PROBLEM DETAILS:
Each line from the one with "Look at this image. Segment left" to the final line of the data must be reproduced exactly, and no other line may appear.

INPUT DATA:
##########
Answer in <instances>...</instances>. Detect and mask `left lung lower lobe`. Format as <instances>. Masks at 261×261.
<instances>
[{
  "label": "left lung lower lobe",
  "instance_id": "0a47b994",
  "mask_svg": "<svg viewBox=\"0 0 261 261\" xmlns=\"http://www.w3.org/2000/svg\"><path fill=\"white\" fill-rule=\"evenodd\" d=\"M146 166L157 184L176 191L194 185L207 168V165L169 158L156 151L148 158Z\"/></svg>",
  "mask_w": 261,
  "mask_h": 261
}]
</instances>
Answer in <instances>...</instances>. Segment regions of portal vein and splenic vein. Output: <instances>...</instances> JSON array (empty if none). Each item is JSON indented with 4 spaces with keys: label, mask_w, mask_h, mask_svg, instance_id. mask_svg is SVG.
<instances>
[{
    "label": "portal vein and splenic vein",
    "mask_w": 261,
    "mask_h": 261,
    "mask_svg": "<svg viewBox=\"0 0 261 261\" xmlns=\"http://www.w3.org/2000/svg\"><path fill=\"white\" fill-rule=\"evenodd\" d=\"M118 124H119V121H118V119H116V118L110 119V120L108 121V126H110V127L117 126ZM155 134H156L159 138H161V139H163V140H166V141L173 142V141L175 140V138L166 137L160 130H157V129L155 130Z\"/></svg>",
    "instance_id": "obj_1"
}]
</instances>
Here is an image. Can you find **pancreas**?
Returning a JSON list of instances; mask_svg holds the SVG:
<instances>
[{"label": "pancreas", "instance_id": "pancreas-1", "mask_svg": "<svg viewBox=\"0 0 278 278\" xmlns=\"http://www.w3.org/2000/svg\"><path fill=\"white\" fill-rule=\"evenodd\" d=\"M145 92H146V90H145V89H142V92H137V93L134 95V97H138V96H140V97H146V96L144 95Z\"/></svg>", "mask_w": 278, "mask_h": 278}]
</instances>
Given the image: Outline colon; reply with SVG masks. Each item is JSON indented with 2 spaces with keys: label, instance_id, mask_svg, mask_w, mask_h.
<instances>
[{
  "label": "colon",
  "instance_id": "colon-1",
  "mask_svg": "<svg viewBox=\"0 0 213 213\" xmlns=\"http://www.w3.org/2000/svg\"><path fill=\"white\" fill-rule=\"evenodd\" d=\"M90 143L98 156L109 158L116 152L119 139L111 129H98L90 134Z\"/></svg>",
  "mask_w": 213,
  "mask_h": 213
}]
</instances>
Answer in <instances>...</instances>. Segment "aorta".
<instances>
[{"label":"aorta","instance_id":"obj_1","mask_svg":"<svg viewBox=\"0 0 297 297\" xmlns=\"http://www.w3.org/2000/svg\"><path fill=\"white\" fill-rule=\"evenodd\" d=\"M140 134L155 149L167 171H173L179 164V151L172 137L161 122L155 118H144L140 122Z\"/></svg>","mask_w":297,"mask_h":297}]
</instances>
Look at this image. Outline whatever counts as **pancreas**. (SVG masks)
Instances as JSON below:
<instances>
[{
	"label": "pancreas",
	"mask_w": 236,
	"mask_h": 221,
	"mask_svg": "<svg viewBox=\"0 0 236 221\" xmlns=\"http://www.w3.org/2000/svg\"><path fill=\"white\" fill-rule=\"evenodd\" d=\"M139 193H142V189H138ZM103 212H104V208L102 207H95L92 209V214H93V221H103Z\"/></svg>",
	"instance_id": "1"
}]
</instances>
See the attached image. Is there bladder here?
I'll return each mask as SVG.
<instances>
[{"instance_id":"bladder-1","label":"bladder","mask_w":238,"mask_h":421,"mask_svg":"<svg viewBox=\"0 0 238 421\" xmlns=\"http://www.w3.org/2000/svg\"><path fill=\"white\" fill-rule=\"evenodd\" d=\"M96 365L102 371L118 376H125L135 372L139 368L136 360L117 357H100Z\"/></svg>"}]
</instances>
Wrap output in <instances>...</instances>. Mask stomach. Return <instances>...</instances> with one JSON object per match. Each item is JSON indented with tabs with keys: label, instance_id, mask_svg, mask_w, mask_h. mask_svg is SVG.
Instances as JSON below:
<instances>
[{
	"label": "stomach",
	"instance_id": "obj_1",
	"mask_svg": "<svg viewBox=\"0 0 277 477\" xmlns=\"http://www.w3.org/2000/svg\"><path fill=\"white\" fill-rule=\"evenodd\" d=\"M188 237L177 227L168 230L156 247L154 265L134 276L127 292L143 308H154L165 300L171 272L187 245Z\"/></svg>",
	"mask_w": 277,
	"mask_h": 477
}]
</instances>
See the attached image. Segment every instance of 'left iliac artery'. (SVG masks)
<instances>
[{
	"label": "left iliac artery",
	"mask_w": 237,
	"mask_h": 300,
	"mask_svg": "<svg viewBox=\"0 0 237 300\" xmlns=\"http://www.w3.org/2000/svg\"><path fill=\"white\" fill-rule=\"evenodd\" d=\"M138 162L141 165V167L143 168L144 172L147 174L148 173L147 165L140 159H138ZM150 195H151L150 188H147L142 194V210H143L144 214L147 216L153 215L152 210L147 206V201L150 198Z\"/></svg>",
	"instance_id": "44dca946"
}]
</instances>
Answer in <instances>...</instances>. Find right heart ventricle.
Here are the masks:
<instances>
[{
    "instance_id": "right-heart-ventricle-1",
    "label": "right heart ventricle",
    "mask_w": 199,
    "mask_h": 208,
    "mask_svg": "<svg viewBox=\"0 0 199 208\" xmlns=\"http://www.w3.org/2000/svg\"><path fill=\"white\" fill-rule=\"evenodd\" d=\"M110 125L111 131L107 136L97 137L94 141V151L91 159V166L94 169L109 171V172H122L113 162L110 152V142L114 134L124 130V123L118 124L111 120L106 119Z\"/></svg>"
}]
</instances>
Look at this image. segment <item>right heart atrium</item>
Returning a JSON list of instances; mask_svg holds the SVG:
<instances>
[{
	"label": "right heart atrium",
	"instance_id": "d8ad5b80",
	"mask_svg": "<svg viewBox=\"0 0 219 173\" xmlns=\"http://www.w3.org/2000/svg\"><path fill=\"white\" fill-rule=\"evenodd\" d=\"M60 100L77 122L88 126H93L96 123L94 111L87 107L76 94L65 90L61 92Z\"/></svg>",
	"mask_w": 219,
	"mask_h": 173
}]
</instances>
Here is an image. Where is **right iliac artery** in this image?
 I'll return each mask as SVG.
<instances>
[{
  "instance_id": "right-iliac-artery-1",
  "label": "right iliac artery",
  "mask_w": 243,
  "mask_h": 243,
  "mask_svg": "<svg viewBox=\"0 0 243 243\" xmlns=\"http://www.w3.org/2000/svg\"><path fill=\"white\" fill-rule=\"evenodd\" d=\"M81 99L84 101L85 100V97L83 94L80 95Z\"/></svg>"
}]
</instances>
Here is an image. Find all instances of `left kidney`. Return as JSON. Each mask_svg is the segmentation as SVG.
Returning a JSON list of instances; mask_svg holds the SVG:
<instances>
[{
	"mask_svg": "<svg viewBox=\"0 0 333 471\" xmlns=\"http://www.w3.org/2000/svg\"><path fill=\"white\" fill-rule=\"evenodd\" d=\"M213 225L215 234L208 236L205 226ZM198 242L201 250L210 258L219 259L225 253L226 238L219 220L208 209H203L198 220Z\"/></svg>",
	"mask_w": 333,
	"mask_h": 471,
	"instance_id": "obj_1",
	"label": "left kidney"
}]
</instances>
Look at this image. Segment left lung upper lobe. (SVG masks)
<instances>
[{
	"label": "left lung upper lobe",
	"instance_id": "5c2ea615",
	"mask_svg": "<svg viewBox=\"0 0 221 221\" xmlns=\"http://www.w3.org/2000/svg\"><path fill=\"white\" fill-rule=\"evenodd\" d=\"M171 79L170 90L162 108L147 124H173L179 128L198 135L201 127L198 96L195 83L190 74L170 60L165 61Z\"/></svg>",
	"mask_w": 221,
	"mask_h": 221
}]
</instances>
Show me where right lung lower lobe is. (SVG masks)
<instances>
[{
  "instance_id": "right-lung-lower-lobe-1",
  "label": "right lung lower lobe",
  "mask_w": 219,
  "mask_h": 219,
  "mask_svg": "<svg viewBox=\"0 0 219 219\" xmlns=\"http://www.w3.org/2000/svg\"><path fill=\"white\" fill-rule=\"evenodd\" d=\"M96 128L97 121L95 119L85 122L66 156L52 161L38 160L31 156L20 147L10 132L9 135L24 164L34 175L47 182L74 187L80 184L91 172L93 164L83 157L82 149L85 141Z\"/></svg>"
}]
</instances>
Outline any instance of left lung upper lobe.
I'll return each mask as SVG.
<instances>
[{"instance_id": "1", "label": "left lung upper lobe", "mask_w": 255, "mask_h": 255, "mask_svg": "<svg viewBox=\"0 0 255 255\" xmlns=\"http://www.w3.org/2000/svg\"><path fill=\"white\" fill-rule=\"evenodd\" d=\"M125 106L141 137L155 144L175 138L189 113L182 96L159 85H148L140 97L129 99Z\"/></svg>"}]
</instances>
##########
TASK OUTPUT:
Look at this image. Segment left lung upper lobe. (SVG masks)
<instances>
[{
	"label": "left lung upper lobe",
	"instance_id": "5c2ea615",
	"mask_svg": "<svg viewBox=\"0 0 221 221\" xmlns=\"http://www.w3.org/2000/svg\"><path fill=\"white\" fill-rule=\"evenodd\" d=\"M171 79L170 90L162 108L147 124H173L179 128L198 135L201 127L198 96L195 83L190 74L170 60L165 61Z\"/></svg>",
	"mask_w": 221,
	"mask_h": 221
}]
</instances>
Show me where right lung lower lobe is. (SVG masks)
<instances>
[{
  "instance_id": "right-lung-lower-lobe-1",
  "label": "right lung lower lobe",
  "mask_w": 219,
  "mask_h": 219,
  "mask_svg": "<svg viewBox=\"0 0 219 219\" xmlns=\"http://www.w3.org/2000/svg\"><path fill=\"white\" fill-rule=\"evenodd\" d=\"M96 128L97 121L95 119L85 122L66 156L52 161L38 160L31 156L20 147L10 132L9 135L24 164L34 175L47 182L74 187L80 184L91 172L93 164L83 157L82 149L85 141Z\"/></svg>"
}]
</instances>
Outline any instance of left lung upper lobe.
I'll return each mask as SVG.
<instances>
[{"instance_id": "1", "label": "left lung upper lobe", "mask_w": 255, "mask_h": 255, "mask_svg": "<svg viewBox=\"0 0 255 255\" xmlns=\"http://www.w3.org/2000/svg\"><path fill=\"white\" fill-rule=\"evenodd\" d=\"M125 106L141 137L155 144L175 138L189 113L182 96L159 85H148L140 97L129 99Z\"/></svg>"}]
</instances>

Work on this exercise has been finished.